When Jarrod Lyle returns to golf after a 20-month layoff at the Australian Masters, he expects some teary eyes on the tee. His among them.
Lyle is 32 years old and will be playing his first tournament since his second fight with myeloid leukemia — his first came at 17. This time, he'll have his wife and young daughter with him Thursday when he starts a tournament that he's not sure he's physically ready to finish should he make the 36-hole cut.
"Just walking to that first tee and teeing the ball up and trying to hit it — that's probably going to be the hardest thing," Lyle said Tuesday at Royal Melbourne.
"It's just going to let a whole lot of stuff out. Hopefully when that ball flies I can just get on to playing golf and put everything behind me and just get back to the golfer that I am."
Lyle, then a regular on the U.S. PGA Tour, was diagnosed with his second bout of leukemia in March 2012 just before the birth of his daughter, Lusi. Lyle's wife, Briony, became pregnant despite medical advice that Lyle's first bout of cancer and the resulting chemotherapy would leave him sterile.
With a medical exemption to return to the PGA Tour whenever he feels he's ready — and it might not be until late in 2014 — Lyle has found his second bout of cancer illuminating.
On the positive side, he knew what to expect, and anti-nausea drugs to counteract the chemotherapy had improved in the 15 years between his illnesses.
On the downside, because he had the disease once, it was harder to overcome twice. The first time, he spent two to three weeks at a stretch in the hospital. The second time, it often was four or five weeks or more. He's lost weight, and his strength.
And he's still not out of the usual five-year cancer-free time frame, as he thought he had done as a teenager.
Briony and Lusi, nearly 2, will be among a big group of friends and family supporting him at Royal Melbourne on Thursday on Friday. And against all odds, maybe the weekend.
Lyle will tee off just after midday on the first hole Thursday with two veterans to help him along — fellow Australian and 2006 U.S. Open champion Geoff Ogilvy, and Brendon de Jonge, the Zimbabwean who represented the International team at the recent Presidents Cup.
Many of Lyle's fans will be wearing specially designed yellow shirts and hats to support his involvement in the children's cancer charity Challenge.

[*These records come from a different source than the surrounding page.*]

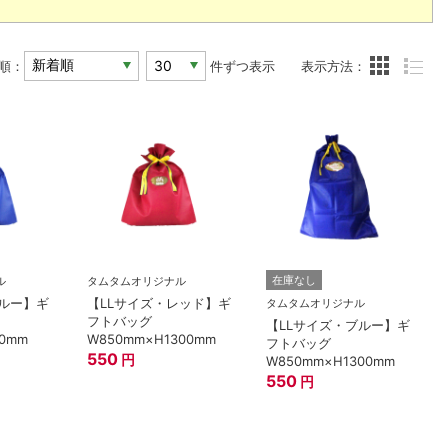
順：
件ずつ表示
表示方法：
在庫なし
ル
タムタムオリジナル
ルー】ギ
【LLサイズ・レッド】ギ
タムタムオリジナル
フトバッグ
【LLサイズ・ブルー】ギ
10mm
W850mm×H1300mm
フトバッグ
550
円
W850mm×H1300mm
550
円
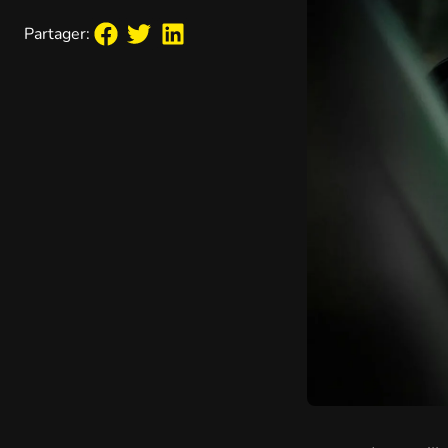
Partager:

When Tiger Woods won the Arnold Palmer Invitational at Bay Hill in 2012, he was wearing a "Leuk the Duck" pin on his cap. The cartoon duck is a mascot for kids who come through the Challenge charity, and Woods wore it out of respect for Lyle, as did many players in the field not long after Lyle's second cancer fight was known.
"To have the support of all those guys, guys that I am not really close with as well, it is nice," Lyle said at the time. "It is nice to know they still care and want to know how you are going."
On Thursday, Lyle won't forget that support and knows where his heart will be.
"I'm going to dedicate this first tee shot to everybody that's done that over the years or over the last 20 months," he said. "Everyone who has got in contact with us and given us support."